▶ [Instructions for the task]: Please transcribe the entries that follow exactly as they stand, skipping each picture.

Page-level text extractions:
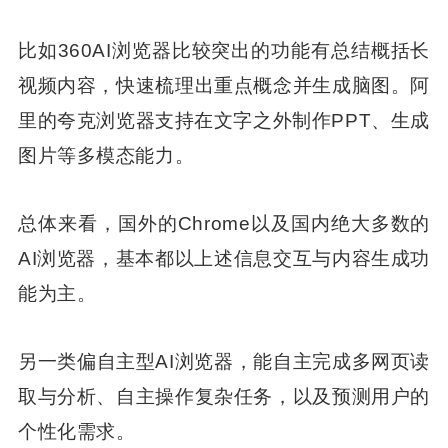
比如360AI浏览器比较突出的功能有总结概括长
视频内容，快速梳理出重点概念并生成脑图。阿
里的夸克浏览器支持在文字之外制作PPT、生成
图片等多模态能力。
总体来看，国外的Chrome以及国内绝大多数的
AI浏览器，基本都以上述信息交互与内容生成功
能为主。
另一类偏自主型AI浏览器，能自主完成多网页读
取与分析、自主操作复杂任务，以及预测用户的
个性化需求。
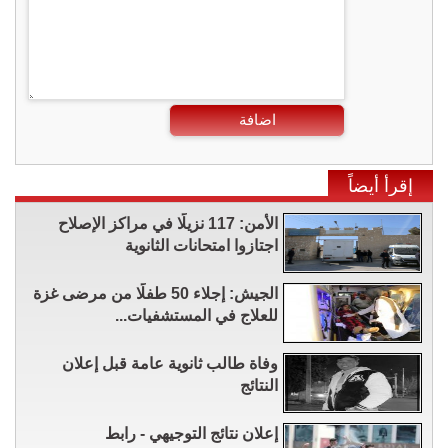
اضافة
إقرأ أيضاً
الأمن: 117 نزيلًا في مراكز الإصلاح
اجتازوا امتحانات الثانوية
الجيش: إجلاء 50 طفلًا من مرضى غزة
للعلاج في المستشفيات...
وفاة طالب ثانوية عامة قبل إعلان
النتائج
إعلان نتائج التوجيهي - رابط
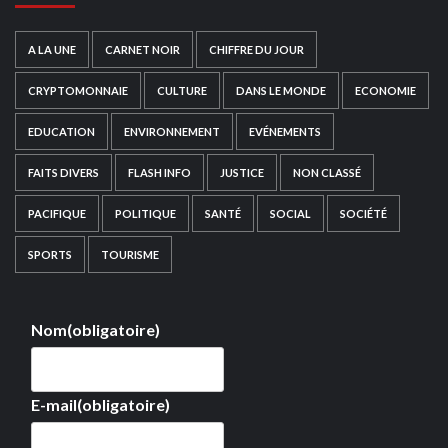
A LA UNE
CARNET NOIR
CHIFFRE DU JOUR
CRYPTOMONNAIE
CULTURE
DANS LE MONDE
ECONOMIE
EDUCATION
ENVIRONNEMENT
EVÉNEMENTS
FAITS DIVERS
FLASH INFO
JUSTICE
NON CLASSÉ
PACIFIQUE
POLITIQUE
SANTÉ
SOCIAL
SOCIÉTÉ
SPORTS
TOURISME
Nom
(obligatoire)
E-mail
(obligatoire)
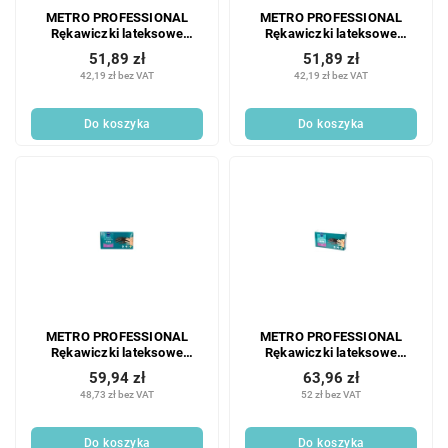
METRO PROFESSIONAL
METRO PROFESSIONAL
Rękawiczki lateksowe
Rękawiczki lateksowe
bezpudrowe rozmiar M 100
bezpudrowe rozmiar L 100
51,89 zł
51,89 zł
szt.
szt.
42,19 zł bez VAT
42,19 zł bez VAT
Do koszyka
Do koszyka
METRO PROFESSIONAL
METRO PROFESSIONAL
Rękawiczki lateksowe
Rękawiczki lateksowe
bezpudrowe, czarne,
bezpudrowe, czarne,
59,94 zł
63,96 zł
rozmiar S, 100 szt.
rozmiar XL, 100 szt.
48,73 zł bez VAT
52 zł bez VAT
Do koszyka
Do koszyka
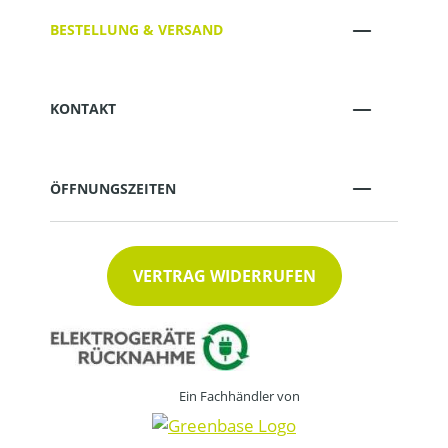
BESTELLUNG & VERSAND
KONTAKT
ÖFFNUNGSZEITEN
VERTRAG WIDERRUFEN
Ein Fachhändler von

▶ [Task answer]:
比如360AI浏览器比较突出的功能有总结概括长
视频内容，快速梳理出重点概念并生成脑图。阿
里的夸克浏览器支持在文字之外制作PPT、生成
图片等多模态能力。
总体来看，国外的Chrome以及国内绝大多数的
AI浏览器，基本都以上述信息交互与内容生成功
能为主。
另一类偏自主型AI浏览器，能自主完成多网页读
取与分析、自主操作复杂任务，以及预测用户的
个性化需求。
اضافة
إقرأ أيضاً
الأمن: 117 نزيلًا في مراكز الإصلاح
اجتازوا امتحانات الثانوية
الجيش: إجلاء 50 طفلًا من مرضى غزة
للعلاج في المستشفيات...
وفاة طالب ثانوية عامة قبل إعلان
النتائج
إعلان نتائج التوجيهي - رابط
A LA UNE
CARNET NOIR
CHIFFRE DU JOUR
CRYPTOMONNAIE
CULTURE
DANS LE MONDE
ECONOMIE
EDUCATION
ENVIRONNEMENT
EVÉNEMENTS
FAITS DIVERS
FLASH INFO
JUSTICE
NON CLASSÉ
PACIFIQUE
POLITIQUE
SANTÉ
SOCIAL
SOCIÉTÉ
SPORTS
TOURISME
Nom
(obligatoire)
E-mail
(obligatoire)
METRO PROFESSIONAL
METRO PROFESSIONAL
Rękawiczki lateksowe
Rękawiczki lateksowe
bezpudrowe rozmiar M 100
bezpudrowe rozmiar L 100
51,89 zł
51,89 zł
szt.
szt.
42,19 zł bez VAT
42,19 zł bez VAT
Do koszyka
Do koszyka
METRO PROFESSIONAL
METRO PROFESSIONAL
Rękawiczki lateksowe
Rękawiczki lateksowe
bezpudrowe, czarne,
bezpudrowe, czarne,
59,94 zł
63,96 zł
rozmiar S, 100 szt.
rozmiar XL, 100 szt.
48,73 zł bez VAT
52 zł bez VAT
Do koszyka
Do koszyka
BESTELLUNG & VERSAND
KONTAKT
ÖFFNUNGSZEITEN
VERTRAG WIDERRUFEN
Ein Fachhändler von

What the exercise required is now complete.